Fatal Wound,
.308 Winchester and .223 Remington are commercial names for commercial versions of the military cartridges. The U.S. military developed them first. The military named the final versions 7.62 NATO and 5.56 NATO because 7.62 mm and 5.56 mm are the metric measures of .30 and .22, the bore diameters for barrels for these cartridges. This was a nod to the fact these were to be universally used and interchangeable NATO country cartridges and most NATO countries use the metric system rather than the inch system of measure. The various military gun designers use slightly larger average chamber dimensions to improve automatic weapons fire feed reliability. The military chambers also typically (except some sniper systems) have slightly longer throats in order to accommodate some specialty loads.
The bottom line is that SAAMI got reference loads from the military and measured them on the SAAMI style instruments and the results became the standard for the civilian version rounds.
Flapjack23,
I'm afraid someone has sold you some erroneous information. Typically, 7.62 NATO military cases tend to be heavier than most commercial .308 cases, but in .223/5.56 NATO, the military cases are the ones that tend to be on the lighter side.

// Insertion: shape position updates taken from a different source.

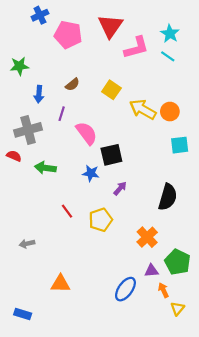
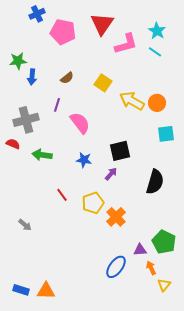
blue arrow: (39, 94) -> (32, 77), moved
black square: (111, 155) -> (120, 151), moved
orange cross: (147, 237) -> (116, 217), moved
gray arrow: (27, 244) -> (25, 225), turned -128
orange triangle: (61, 284) -> (46, 291), moved

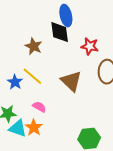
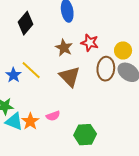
black diamond: (60, 32) -> (26, 23), moved, turned 45
brown star: (34, 46) -> (64, 48), moved
pink semicircle: (39, 107) -> (53, 116), moved, turned 128

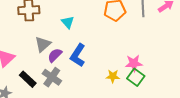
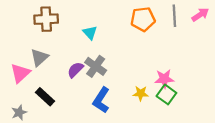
gray triangle: (43, 44) -> (39, 57), moved
blue L-shape: (78, 55) -> (101, 100), moved
gray cross: (52, 77) -> (96, 66), moved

Also in the old .30-06, the military cases, at around 195 grains, tend to be in the middle of the range of commercial brass weights, which have run from an extreme low of about 177 grains to as high as 214 grains over the years.
There are lengthy tables of measured case weights and water overflow capacities for the 5.56/.223 at the 6mmBR.com site (
scroll down about 1/3 of way, here). My own measurements involve a smaller number of headstamps, but get essentially the same results as theirs when the headstamps match.
I don't know who told you the military doesn't measure pressure? They do not want guns blowing up when they are needed most. They not only measure chamber peak pressure, they go beyond what SAAMI standards do by also measuring gas port pressure. They also have a maximum ignition to bullet exit time requirement that SAAMI does not. The way they decide if a lot of procured powder is even suitable for a particular load application is it has to produce gas port pressure within the specified pressure window while simultaneously producing velocity within a specified velocity window (about three times tighter than the SAAMI standard velocity for the same bullet weight), and do all that without exceeding the peak chamber pressure limit.
For the U.S. military loading are SCATP 7.62 and SCATP 5.56. These standards use the same conformal piezo transducers for pressure that SAAMI has been gradually superseding copper crushers with, and have the exact same maximum average pressure (MAP) limits SAAMI uses for .308 and .223 as measured by the same type of piezo transducer. European NATO member countries use the EVPAT standard to produce the functionally identical ammunition, but use a channel piezo transducer sampling gas at the case mouth area of the chamber to determine pressure. The 7.62 readings from both instruments are close to the same for a maximum pressure cartridge, but in 5.56/.223 the conformal transducer reads lower than the channel transducer. A reference load that measures 55,000 psi on the conformal transducer measures 63,366 psi on the NATO type channel transducer. This disagreement is the result of a number of technical differences in the measuring methods, but as long as those numbers are used with each instrument type, you end up loading to the same absolute pressure and the ammunition is cross-compatible between U.S. and European guns chambered for the same cartridge. In other words, the U.S. made and European made rounds can be swapped out in each others weapons with no change in function or sight settings required. That's the objective of standardized NATO ammunition.
You can
download the declassified MIL-C-46931F spec to look at how this was done using copper crushers before the piezoelectric transducers came along and took over. You will find the accuracy requirement in it, but also all those other requirements for pressure limits and some requirements more I didn't bother to mention.